Apart from lots of catching up with folks, I've also been doing quite a fair bit of reading too (not readings' reading, like during Term time). I'm quite satisfied considering that a fair amount is fiction, and in Mandarin too. muahaha. Also managed to finish The Bone Garden by Tess Gerritsen too. A pretty cool book too.
But here, I'll like to share two other (non-fiction) books:

Both books actually come under the Business / Human Resource Management section, and to put it briefly, talks about the issue of (innate) talent. I thought it might actually turn out to be two similar (if not identical) books, but they weren't. In fact, it felt like readings two parts of one book. I would recommend reading Colvin and then Gladwell (back-to-back). By the way, Colvin's articles appear in Fortune (he's the senior editor there) and Gladwell has two other books, The Tipping Point (which is a good read, similar in style to Outliers too) and Blink (which I haven't read, but I think it should be pretty good too).
Anyway, I'll leave all you out there to read them (if you're interested), but let me select parts of these books out that I found rather instructive.

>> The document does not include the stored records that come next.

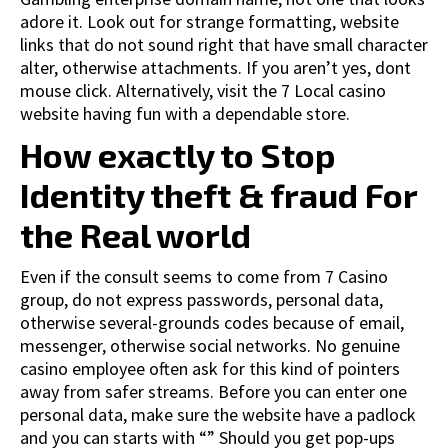
adore it. Look out for strange formatting, website
links that do not sound right that have small character
alter, otherwise attachments. If you aren’t yes, dont
mouse click. Alternatively, visit the 7 Local casino
website having fun with a dependable store.
How exactly to Stop
Identity theft & fraud For
the Real world
Even if the consult seems to come from 7 Casino
group, do not express passwords, personal data,
otherwise several-grounds codes because of email,
messenger, otherwise social networks. No genuine
casino employee often ask for this kind of pointers
away from safer streams. Before you can enter one
personal data, make sure the website have a padlock
and you can starts with “” Should you get pop-ups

You'll find this excerpt coming from the last paragraph of Talent is Overrated. Suffice to say, the main thrust of Colvin's book is on the concept of 'deliberate practice' and the myth of 'innate talent' (I know this is not doing justice to the breadth of the book, but it'll suffice for now):
"The evidence offers no easy assurances. It shows that the price of top-level achievement is extraordinarily high. Perhaps it's inevitable that not many people will choose to pay it. But the evidence shows also that by understanding how a few become great, anyone can become better. Above all, what the evidence shouts most loudly is striking, liberating news: that great performance is not reserved for a preordained few. It is available to you and to everyone."
- Geoff Colvin, Talent is Overrated: What Really Separates World-Class Performers from Everybody Else (New York: Portfolio, 2008), p. 206.
The other excerpt comes from my second recommendation, Outliers, by Malcolm Gladwell. A word of caution though. If you're someone who has an attention span of less than fifteen minutes, you're not going to enjoy his book, because every chapter begins with stuff that seems to be totally unrelated. In GP terms, his 'topic sentence' is simply not there. the 'point' comes out only later. But if you can plough through it, you'll find his prose rather amazing. Here's the excerpt:
"It is not easy to be so honest about where we're from. It would be simpler... to portray success as a straightforward triumph over victimhood... [or] individual achievement. ... Superstar lawyers and math whizzes and software entrepreneurs appear at first to blush to lie outside ordinary experience. But they don't. They are products of hsitory and community, of opportunity and legacy. Their success is not exceptional or mysterious. It is grounded in a web of advantages and inheritances, some deserved, some not, some earned, some plain lucky - but all critical to making who they are. The outlier, in the end, is not an outlier at all.
- Malcolm Gladwell, Outliers: The Story of Success (London: Allen Lane, 2008), p. 284-285.
I think both books have been amazing. They don't sound at all 'preachy' - 'you should do this, change that, not do that' - they just lay out the facts, give you their analysis, and leave you thinking. If you have time this Christmas, think about picking these great reads up!
***
p.s. If you actually buy Geoff Colvin's Talent is Overrated, here's a tip from me: get the hardcover version. Reason? Well, the hardcover version costs only $4.30 more after a 20% discount (think Kinokuniya) or even just $4 more after a 25% discount (think Harris). Hardcovers are simply far more classy. Period. Besides, the purplelish-maroon colour of the Paperback is kind of ugly (not the colour itself, but the shade) - in fact, it's downright awful.